This is a place for me to post my own poems, to write about the art of writing poetry, and my thoughts about poetic works. I hope it is something of interst to others.
Friday, June 18, 2010
The Art I Like Most
There are a lot of art work that I just can’t stop loving. I have a catholic taste in art, allowing me to enjoy so called realism, impressionism, surrealism, folk art-outsider art, and actually the isms just don’t matter to me. I also like illustration art.
I am an Andrew Wyeth fan. I am certain I will love Christina's World for the rest of my life. http://www.michaelarnoldart.com/christinas_world.jpg
I am powerfully moved by the work of Jack Unruh. http://www.jackunruh.com/home.html My father was a commercial artist (not an illustrator) but because ads were so important to my dad, I grew up loving illustrators.

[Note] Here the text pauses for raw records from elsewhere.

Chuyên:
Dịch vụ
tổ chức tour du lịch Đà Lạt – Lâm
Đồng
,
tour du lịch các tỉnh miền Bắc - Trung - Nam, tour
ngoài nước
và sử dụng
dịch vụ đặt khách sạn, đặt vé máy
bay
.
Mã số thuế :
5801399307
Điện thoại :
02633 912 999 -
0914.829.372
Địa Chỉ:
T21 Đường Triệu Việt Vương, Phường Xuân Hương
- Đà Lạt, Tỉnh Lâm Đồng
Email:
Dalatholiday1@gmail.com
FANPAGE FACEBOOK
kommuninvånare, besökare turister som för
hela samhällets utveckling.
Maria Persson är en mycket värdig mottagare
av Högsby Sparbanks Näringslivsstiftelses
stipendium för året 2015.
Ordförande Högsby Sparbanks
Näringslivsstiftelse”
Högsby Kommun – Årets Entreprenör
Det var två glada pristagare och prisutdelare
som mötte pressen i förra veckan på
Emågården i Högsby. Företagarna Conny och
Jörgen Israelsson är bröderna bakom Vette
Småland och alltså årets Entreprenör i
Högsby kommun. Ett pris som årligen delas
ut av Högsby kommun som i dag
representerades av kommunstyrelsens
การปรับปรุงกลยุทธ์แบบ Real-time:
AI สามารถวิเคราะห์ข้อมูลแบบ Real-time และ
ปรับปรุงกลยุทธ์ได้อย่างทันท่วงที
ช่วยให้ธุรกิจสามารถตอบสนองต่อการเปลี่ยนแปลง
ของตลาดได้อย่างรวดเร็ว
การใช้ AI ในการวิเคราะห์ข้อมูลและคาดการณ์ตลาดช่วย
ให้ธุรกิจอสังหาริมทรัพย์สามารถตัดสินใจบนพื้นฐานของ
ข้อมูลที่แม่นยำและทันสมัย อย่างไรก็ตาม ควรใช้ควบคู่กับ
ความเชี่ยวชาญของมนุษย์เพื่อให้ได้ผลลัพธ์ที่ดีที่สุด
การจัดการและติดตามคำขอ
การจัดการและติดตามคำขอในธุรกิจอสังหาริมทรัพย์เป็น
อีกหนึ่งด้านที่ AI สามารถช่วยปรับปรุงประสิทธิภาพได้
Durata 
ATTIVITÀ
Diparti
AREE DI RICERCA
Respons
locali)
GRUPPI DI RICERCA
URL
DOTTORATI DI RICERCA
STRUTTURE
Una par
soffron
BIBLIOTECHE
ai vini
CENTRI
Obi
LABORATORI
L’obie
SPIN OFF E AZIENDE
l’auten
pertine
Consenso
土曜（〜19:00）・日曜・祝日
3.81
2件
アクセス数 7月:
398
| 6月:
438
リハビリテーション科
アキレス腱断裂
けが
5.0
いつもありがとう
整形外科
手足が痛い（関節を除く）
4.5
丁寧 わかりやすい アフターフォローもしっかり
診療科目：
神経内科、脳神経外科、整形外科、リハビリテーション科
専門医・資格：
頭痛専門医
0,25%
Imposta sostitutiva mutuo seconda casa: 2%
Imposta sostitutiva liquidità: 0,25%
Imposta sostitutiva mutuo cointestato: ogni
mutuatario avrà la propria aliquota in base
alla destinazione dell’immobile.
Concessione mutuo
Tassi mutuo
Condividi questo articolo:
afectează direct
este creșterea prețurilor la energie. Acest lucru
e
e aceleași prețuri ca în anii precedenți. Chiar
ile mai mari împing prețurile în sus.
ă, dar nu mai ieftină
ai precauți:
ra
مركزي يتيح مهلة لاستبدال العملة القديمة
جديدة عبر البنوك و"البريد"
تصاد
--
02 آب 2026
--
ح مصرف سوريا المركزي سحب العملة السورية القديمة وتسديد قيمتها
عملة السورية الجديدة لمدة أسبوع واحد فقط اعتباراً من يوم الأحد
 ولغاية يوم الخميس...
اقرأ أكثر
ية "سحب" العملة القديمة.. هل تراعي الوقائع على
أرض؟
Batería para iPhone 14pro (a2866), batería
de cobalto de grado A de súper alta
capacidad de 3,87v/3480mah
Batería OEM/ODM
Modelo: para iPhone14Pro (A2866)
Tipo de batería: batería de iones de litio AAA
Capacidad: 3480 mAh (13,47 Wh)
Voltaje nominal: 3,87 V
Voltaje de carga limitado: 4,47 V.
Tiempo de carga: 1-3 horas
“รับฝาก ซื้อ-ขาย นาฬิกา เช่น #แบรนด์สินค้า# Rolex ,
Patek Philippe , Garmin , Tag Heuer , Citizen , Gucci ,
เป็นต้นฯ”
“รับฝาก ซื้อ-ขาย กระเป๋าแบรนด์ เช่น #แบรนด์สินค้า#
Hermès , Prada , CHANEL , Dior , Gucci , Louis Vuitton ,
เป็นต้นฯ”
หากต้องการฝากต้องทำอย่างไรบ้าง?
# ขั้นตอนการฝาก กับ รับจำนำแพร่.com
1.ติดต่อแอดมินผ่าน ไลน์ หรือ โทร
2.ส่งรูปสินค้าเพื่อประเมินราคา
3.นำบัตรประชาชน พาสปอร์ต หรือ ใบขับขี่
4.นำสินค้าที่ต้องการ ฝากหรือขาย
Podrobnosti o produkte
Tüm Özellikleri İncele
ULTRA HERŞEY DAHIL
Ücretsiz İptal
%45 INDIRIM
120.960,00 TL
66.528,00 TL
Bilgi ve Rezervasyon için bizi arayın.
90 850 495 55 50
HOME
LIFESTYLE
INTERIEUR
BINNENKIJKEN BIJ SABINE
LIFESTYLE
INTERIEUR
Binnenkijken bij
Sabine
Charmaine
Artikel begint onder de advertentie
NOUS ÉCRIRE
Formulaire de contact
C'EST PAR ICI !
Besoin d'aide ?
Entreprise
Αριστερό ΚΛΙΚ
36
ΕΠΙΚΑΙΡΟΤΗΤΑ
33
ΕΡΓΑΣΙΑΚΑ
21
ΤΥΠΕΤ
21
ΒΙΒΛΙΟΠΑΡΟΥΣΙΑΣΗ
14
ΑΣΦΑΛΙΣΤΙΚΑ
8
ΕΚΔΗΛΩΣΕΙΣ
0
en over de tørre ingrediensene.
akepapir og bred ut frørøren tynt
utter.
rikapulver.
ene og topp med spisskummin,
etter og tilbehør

In my opinion Brad Holland is just a wonderful illustrator http://www.bradholland.net/
The best artist I ever met personally is D.J. Lafon
http://www.askart.com/askart/l/dee_j_lafon/dee_j_lafon.aspx Lafon was head of the art department at East Central University in Ada, Oklahoma. I took a large landscape to his home and he gave me some insights from what he observed.
It is somewhat odd that I would like illustrators since I have such an aversion to creating paintings or drawings requested by other people. I recall Andrew Wyeth painted a picture of Eisenhower http://collectionsonline.lacma.org/MWEBimages/aa_mm/thumb/M64_67.JPG as a cover for Time magazine. The act was so unpleasant to him that he never took another illustrator’s job.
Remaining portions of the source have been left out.